Our lesson is the second of two boat-riding scenes in Matthew’s gospel. In the first, Jesus and the disciples were in the boat and Jesus was very tired, so he fell asleep in the back of the boat.
The wind howled, the lightning flashed, rain stung the disciples’ faces. The sea grew angry and the boat pitched. They took on water. Frantically, they bailed water out of the small fishing boat, but it felt like a losing effort. They thought they were goners. One disciple noticed that Jesus wasn’t helping. He was asleep at the back of the boat were the steering mechanisms were.
The panicked disciple shouts through the howling wind, “Jesus, what are you doing asleep? Don’t you care that we are perishing?” It is a revelatory moment. At some point every Christian asks that question on their spiritual journey. “Jesus, I’m in trouble, bad stuff keeps happening to me. The storms of life are raging–don’t you care? Why aren’t you doing anything to help?”
You know about the storms of life. Maybe you are in one right now. Those times when problems seem insurmountable and cumulative. Someone gets cancer, there is an unexpected death, loss of a job, kids in trouble, betrayal, divorce, financial trouble. Sometimes they come in rapid succession. We wonder, “Jesus, are you asleep at the wheel? Don’t you care?”
Jesus seems a little irritated by the disciples’ lack of faith. “I am with you.
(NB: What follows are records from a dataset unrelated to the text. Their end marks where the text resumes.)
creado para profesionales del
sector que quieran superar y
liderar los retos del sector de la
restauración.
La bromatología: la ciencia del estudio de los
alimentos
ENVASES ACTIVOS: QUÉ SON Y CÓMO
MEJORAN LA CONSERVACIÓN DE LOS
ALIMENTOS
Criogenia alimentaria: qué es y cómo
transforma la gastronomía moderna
I’ve got this.” He reaches out his hands and yells, “Silence!” The storms stop raging, calm settles over the sea. Jesus won’t abandon you and will be with you all the way. He does care. And the one who has power over even the earth and skies and seas is in the boat with you — and you can have some sense of peace — the peace faith brings.
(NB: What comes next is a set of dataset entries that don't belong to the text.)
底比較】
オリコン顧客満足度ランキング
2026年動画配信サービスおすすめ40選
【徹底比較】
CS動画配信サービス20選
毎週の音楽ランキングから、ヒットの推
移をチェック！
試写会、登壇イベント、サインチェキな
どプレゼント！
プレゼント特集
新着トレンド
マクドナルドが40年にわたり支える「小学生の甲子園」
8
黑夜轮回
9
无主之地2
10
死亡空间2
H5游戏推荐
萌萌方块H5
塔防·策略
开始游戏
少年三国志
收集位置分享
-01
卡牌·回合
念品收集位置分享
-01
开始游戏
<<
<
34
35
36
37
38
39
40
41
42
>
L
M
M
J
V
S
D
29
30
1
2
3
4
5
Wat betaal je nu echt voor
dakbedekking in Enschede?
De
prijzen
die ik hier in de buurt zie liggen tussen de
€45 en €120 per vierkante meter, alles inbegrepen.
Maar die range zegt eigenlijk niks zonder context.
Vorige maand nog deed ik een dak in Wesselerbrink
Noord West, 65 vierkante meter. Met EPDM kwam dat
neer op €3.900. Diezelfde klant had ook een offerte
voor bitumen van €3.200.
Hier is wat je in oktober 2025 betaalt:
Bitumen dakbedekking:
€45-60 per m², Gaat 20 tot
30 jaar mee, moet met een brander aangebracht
Well, things settle down and Jesus and the disciples go along performing their ministry. Some weeks later, after a long day of teaching, Jesus needs time to rest and pray. He sends the disciples off in a boat ahead of him and he says he will catch up later. Jesus modeled healthy self-care. When you’ve been going hard at it for a while, you especially need to remember that to take time for your spiritual renewal. Even Jesus needed to do it, so do we.
The disciples climb into the boat and not long after they set out, another whopping storm rises. But this time, Jesus was not with them to calm the storm, or their anxiety. They were alone, and they were freaking out.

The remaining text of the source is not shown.